Depuis qu'il publie, Benjamin a fait rentrer chez nous nombre d'auteurs... Emballements, agacements : Benjamin écoute les avis sans sourciller; la littérature doit finir au milieu de l'arène, c'est sa vocation.
Je crains de ne pas devenir celui que vous voulez.
Je crains de ne pas avoir été celui que vous vouliez.
Je crains d'être méconnu (peut-être est- ce pour cela que je ne veux pas rester inconnu).
Arrêter ce journal. Je crains d’y consigner tout ce qui pourrait forger la matière de mes prochains livres. Ne vaut-il pas mieux vivre dans la rétention ? Ainsi naissent les romans. Quand on ne peut plus se taire.
Comme un certain nombre de maladies mortelles qui ne manifestent leurs symptômes que lorsqu'il est trop tard, Benjamin connaissait sans doute l'évidence et pas si rare difficulté à vivre qui forge les êtres les plus résistants et coriaces, de ceux qui bataillent comme personne, font le plus proprement illusion et qu'on décrète par suite invincibles. A tort, bien sûr.
Benjamin cultivait les dernières paroles. C’était là un vice un peu morbide qu’il cultivait en forme de conjuration. Solennel et ironique, il me les citait avant d’entrer en scène. Il affectionnait tout particulièrement les derniers mots d’Henri Calet dans Peau d’Ours :
C’est sur la peau de mon cœur que l’on trouverait des rides.
Je suis déjà un peu parti, absent.
Faites comme si je n’étais pas là.
Ma voix ne porte plus très loin.
Mourir sans savoir ce qu’est la mort, ni la vie.
Il faut se quitter déjà ?
Ne me secouez pas. Je suis plein de larmes.
Solitaire, méfiant sitôt que le début d'un groupe pointait son nombre suspect, mais féru de tandem, déjà, recevant chaque mercredi après-midi un ou une camarade, jamais plus, volontiers autoritaire, vampirisant.
Emballements, agacements : Benjamin écoute les avis sans sourciller ; la littérature doit finir au milieu de l’arène, c’est sa vocation.
Aux autres, Benjamin s’arrangeait pour donner l’impression qu’il se livrait sans compter. Il avait fabriqué un second masque à celui, incompréhensible, de la pudeur. Il savait que la réserve et la discrétion, paradoxalement, le mettaient à nu ou, tout du moins, ne rendaient que plus visible son absence d’épanchement. Alors il était prolixe, comme pour mieux garder par-devers lui ce qu’il n’aurait souhaité brader sur le trottoir pour rien au monde. De même écrivait-il des fictions qui constituaient le compromis le plus confortable pour se livrer sans se deshabiller ni jeter son intimité en pâture. Je ne pouvais que l’y encourager: il ne faut pas faire confiance à ce que les autres feront de vous.
A nous, en revanche, Benjamin parlait beaucoup.
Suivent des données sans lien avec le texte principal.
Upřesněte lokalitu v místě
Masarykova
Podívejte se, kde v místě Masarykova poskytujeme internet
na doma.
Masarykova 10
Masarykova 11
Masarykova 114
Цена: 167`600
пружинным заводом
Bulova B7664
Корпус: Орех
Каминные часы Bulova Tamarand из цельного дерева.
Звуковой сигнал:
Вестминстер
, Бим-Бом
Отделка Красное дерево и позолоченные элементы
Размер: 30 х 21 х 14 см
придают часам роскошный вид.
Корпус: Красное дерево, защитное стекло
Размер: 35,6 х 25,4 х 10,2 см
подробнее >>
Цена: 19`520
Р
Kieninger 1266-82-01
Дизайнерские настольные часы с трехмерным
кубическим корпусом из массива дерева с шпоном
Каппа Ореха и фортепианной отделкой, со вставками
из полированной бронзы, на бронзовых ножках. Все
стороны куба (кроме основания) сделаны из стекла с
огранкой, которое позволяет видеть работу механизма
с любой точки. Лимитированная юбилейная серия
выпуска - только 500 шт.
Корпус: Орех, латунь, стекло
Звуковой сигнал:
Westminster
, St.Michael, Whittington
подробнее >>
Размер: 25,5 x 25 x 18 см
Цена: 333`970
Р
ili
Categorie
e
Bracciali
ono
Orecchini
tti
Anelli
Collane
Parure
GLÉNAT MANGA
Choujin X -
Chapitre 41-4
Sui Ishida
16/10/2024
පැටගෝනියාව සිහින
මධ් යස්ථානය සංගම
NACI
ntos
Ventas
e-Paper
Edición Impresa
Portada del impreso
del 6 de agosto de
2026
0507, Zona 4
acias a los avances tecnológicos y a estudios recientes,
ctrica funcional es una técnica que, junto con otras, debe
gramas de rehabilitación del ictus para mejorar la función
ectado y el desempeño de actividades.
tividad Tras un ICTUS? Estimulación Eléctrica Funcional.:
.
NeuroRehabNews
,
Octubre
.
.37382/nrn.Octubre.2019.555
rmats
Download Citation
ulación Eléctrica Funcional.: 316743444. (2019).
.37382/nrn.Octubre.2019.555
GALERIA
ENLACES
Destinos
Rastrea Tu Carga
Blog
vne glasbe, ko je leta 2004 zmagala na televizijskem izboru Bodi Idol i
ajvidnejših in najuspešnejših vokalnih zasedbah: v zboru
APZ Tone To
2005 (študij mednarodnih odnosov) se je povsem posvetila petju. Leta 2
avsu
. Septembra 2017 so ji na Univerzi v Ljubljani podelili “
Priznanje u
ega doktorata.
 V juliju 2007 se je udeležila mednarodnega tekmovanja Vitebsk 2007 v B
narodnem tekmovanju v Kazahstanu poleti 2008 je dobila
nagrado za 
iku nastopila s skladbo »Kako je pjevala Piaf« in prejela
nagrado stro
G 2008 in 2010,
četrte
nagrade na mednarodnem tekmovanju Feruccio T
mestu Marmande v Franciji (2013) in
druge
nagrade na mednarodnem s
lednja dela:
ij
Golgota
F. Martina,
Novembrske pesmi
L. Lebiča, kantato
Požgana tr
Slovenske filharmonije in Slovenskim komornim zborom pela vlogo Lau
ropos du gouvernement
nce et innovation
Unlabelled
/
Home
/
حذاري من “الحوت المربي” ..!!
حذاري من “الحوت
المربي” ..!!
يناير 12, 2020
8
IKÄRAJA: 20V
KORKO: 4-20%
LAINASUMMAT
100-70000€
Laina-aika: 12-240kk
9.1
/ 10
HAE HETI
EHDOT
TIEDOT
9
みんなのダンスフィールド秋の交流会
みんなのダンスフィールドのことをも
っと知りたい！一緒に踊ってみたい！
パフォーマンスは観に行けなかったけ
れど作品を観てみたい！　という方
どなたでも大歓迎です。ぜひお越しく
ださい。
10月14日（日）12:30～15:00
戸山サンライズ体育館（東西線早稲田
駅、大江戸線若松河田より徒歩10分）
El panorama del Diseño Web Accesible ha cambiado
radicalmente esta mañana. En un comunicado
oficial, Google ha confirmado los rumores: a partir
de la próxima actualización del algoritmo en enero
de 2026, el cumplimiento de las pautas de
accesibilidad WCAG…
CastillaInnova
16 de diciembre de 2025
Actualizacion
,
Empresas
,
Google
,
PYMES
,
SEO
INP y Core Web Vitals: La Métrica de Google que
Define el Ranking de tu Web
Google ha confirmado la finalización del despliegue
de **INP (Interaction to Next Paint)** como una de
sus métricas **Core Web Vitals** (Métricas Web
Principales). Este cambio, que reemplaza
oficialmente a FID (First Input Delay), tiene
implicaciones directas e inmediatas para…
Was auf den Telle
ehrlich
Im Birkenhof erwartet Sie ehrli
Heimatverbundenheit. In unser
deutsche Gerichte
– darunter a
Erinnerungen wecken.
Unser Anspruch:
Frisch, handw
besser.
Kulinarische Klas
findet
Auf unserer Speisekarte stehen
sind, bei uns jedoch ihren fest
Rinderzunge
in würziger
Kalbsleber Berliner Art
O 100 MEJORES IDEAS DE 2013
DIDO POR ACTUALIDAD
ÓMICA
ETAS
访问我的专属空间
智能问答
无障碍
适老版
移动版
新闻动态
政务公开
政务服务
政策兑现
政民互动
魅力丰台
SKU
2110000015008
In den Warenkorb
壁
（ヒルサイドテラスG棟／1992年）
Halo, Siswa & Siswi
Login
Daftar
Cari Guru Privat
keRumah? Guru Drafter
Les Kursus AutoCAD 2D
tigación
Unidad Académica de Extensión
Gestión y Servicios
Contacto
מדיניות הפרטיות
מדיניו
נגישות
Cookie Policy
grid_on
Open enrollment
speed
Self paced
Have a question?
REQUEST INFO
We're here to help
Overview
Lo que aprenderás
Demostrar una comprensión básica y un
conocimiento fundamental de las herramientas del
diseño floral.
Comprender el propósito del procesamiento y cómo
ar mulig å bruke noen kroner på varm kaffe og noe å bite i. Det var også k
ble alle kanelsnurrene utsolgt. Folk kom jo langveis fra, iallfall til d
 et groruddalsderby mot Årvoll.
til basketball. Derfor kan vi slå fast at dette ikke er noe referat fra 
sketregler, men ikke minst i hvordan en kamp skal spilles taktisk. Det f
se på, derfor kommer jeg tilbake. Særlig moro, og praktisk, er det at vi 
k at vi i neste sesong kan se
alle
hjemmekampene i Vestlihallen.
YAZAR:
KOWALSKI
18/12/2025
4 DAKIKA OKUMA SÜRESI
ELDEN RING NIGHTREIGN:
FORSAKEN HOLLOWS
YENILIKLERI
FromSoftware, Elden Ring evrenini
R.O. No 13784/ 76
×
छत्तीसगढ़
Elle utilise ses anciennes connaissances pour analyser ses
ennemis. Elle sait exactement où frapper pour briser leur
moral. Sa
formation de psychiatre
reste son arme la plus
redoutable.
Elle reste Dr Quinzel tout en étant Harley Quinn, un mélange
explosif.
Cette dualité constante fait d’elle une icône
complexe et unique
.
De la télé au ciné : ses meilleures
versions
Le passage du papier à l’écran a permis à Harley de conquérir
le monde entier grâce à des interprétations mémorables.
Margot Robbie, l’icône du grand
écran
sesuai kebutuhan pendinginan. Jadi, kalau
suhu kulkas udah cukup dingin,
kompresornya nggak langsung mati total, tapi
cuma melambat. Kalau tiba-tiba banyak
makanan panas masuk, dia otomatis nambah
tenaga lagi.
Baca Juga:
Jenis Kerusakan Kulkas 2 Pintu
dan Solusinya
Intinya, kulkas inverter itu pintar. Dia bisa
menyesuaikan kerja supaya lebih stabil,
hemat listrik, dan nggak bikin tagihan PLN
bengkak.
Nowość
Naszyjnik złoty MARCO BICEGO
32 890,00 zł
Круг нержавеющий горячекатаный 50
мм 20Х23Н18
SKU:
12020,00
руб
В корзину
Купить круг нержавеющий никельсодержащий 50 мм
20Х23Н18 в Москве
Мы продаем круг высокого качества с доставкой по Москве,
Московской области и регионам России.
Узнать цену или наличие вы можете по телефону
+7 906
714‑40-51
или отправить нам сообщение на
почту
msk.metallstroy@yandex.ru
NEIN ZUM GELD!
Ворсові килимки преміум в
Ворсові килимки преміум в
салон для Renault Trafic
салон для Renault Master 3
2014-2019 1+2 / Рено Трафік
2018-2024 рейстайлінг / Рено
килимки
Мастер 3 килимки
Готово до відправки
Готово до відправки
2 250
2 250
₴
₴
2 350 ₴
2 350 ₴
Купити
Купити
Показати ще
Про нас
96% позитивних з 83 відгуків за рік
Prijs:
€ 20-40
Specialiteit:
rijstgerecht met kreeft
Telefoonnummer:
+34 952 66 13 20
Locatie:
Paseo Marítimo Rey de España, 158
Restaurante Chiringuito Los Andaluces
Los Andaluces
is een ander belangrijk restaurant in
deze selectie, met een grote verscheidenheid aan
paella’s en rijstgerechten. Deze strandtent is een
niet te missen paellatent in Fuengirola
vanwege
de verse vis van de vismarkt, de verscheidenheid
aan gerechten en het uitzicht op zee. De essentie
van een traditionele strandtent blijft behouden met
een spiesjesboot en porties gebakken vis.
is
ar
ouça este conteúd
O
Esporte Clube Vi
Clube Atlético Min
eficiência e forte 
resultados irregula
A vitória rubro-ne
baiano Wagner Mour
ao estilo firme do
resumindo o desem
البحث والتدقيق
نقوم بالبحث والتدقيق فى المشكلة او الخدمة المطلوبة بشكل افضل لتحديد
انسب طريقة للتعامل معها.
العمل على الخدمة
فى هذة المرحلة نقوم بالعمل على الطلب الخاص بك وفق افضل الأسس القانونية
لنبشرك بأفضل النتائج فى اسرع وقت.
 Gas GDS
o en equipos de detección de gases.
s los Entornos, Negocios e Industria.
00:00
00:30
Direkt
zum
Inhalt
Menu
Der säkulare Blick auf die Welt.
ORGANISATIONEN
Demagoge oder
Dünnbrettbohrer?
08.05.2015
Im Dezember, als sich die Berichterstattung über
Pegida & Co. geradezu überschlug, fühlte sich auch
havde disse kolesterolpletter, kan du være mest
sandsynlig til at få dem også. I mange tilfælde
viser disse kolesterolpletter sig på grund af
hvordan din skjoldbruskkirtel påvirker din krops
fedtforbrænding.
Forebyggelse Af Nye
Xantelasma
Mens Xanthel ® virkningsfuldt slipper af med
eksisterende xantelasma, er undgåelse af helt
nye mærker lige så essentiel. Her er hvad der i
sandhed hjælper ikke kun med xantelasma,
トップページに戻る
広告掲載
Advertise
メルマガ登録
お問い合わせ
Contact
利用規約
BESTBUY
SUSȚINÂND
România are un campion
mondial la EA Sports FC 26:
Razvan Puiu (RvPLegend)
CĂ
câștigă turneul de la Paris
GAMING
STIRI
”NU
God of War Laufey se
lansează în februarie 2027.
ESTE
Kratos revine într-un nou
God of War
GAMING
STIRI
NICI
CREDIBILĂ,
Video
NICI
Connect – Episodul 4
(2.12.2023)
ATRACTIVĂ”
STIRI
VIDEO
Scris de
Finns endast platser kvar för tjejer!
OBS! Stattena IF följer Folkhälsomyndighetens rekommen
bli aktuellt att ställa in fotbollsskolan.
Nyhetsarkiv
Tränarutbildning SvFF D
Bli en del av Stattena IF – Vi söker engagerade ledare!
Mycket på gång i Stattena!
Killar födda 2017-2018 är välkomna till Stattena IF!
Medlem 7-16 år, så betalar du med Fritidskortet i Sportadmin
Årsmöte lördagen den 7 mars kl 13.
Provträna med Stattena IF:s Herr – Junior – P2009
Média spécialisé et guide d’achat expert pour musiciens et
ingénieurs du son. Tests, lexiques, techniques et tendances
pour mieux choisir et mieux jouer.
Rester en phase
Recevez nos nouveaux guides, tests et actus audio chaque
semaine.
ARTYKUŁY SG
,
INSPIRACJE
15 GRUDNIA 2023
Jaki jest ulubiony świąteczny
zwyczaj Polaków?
Mais il ne nous disait pas la même chose à tous. Non pas qu’il bâtit des versions contradictoires de sa vie, il en distribuait plutôt les pans en fonction de ce que chacun lui inspirait.
Benjamin disait souvent qu'il s'était mis à écrire parce qu'il ne savait pas suffisamment faire entendre sa voix. Il venait du silence.
Que jamais les livres ne me soient une passion. Juste une nécessité. Qu'ils ne m'enlèvent jamais du monde et restent le prétexte à notre rencontre ou le moyen de ma solitude.